Stored records

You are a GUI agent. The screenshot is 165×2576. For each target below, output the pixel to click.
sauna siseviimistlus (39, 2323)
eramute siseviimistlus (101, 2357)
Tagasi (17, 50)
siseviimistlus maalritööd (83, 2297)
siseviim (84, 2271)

**ACTION ITEM:**
Only an exact transcription of all the records above counts as an answer.

**REPLY:**
You are a GUI agent. The screenshot is 165×2576. For each target below, output the pixel to click.
sauna siseviimistlus (39, 2323)
eramute siseviimistlus (101, 2357)
Tagasi (17, 50)
siseviimistlus maalritööd (83, 2297)
siseviim (84, 2271)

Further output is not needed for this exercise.